● Directions for this task: Every line below should be copied out exactly.

● Information provided:
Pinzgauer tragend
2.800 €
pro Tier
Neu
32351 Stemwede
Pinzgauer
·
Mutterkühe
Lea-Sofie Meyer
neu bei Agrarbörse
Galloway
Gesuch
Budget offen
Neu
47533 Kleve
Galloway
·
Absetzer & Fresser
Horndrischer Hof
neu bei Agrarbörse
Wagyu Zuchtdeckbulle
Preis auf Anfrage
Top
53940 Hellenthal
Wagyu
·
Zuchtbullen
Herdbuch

● Result:
Pinzgauer tragend
2.800 €
pro Tier
Neu
32351 Stemwede
Pinzgauer
·
Mutterkühe
Lea-Sofie Meyer
neu bei Agrarbörse
Galloway
Gesuch
Budget offen
Neu
47533 Kleve
Galloway
·
Absetzer & Fresser
Horndrischer Hof
neu bei Agrarbörse
Wagyu Zuchtdeckbulle
Preis auf Anfrage
Top
53940 Hellenthal
Wagyu
·
Zuchtbullen
Herdbuch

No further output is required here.